You should visit this wonderful place in London to have amazing experiences here while traveling to England.
Things to know
What makes the National Portrait Gallery so compelling is its familiarity; in many cases, you’ll have heard of the subject (royals, scientists, politicians, celebrities) or the artist (Andy Warhol, Annie Leibovitz, Lucian Freud) but not necessarily recognize the face. Highlights include the famous ‘Chandos portrait’ of William Shakespeare, the first artwork the gallery acquired (in 1856) and believed to be the only likeness made during the playwright’s lifetime, and a touching sketch of novelist Jane Austen by her sister.
A further highlight is the ‘Ditchley’ portrait of Queen Elizabeth I displaying her might by standing on a map of England, her feet on Oxfordshire. The collection is organized chronologically (starting with the early Tudors on the 2nd floor), and then by theme. The 1st-floor portraits illustrate the rise and fall of the British Empire through the Victorian era and the 20th century. Don’t miss the high-kitsch statue of Victoria and Albert in Anglo-Saxon dress in Room 21.

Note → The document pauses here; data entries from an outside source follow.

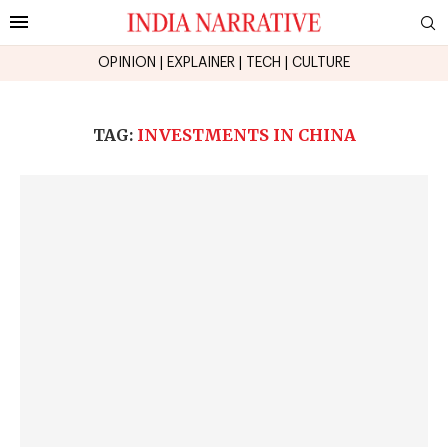
OPINION
|
EXPLAINER
|
TECH
|
CULTURE
TAG:
INVESTMENTS IN CHINA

The ground floor is dedicated to modern figures, using a variety of media (sculpture, photography, video etc). Among the most popular have been the iconic Blur portraits by Julian Opie, Sam Taylor-Johnson’s David, a (low-res by today’s standards) video-portrait of David Beckham asleep after football training and Michael Craig-Martin’s Dame Zaha Hadid. Don’t miss Self by Mark Quinn, a frozen, refrigerated sculpture of the artist’s head, made from 4.5L of his own blood and recast every five years. The excellent audio guide (£3) highlights more than 300 portraits and allows you to hear the voices of some of the subjects and artists.
The Portrait restaurant does wonderful food and has superb views towards Westminster.
the National Portrait Gallery (NPG) is an art gallery in London housing a collection of portraits of historically important and famous British people. It was the first portrait gallery in the world when it opened in 1856. The gallery moved in 1896 to its current site at St Martin’s Place, off Trafalgar Square, and adjoining the National Gallery. It has been expanded twice since then. The National Portrait Gallery also has regional outposts at Beningbrough Hall in Yorkshire and Montacute House in Somerset. It is unconnected to the Scottish National Portrait Gallery in Edinburgh, with which its remit overlaps. The gallery is a non-departmental public body sponsored by the Department for Culture, Media, and Sport.
The three people largely responsible for the founding of the National Portrait Gallery are commemorated with busts over the main entrance. At center is Philip Henry Stanhope, 4th Earl Stanhope, with his supporters on either side, Thomas Babington Macaulay, 1st Baron Macaulay (to Stanhope’s left) and Thomas Carlyle (to Stanhope’s right). It was Stanhope who, in 1846 as a Member of Parliament (MP), first proposed the idea of a National Portrait Gallery. It was not until his third attempt, in 1856, this time from the House of Lords, that the proposal was accepted. With Queen Victoria’s approval, the House of Commons set aside a sum of £2000 to establish the gallery. As well as Stanhope and Macaulay, the founder Trustees included Benjamin Disraeli and Lord Ellesmere. It was the latter who donated the Chandos portrait to the nation as the gallery’s first portrait. Carlyle became a trustee after the death of Ellesmere in 1857.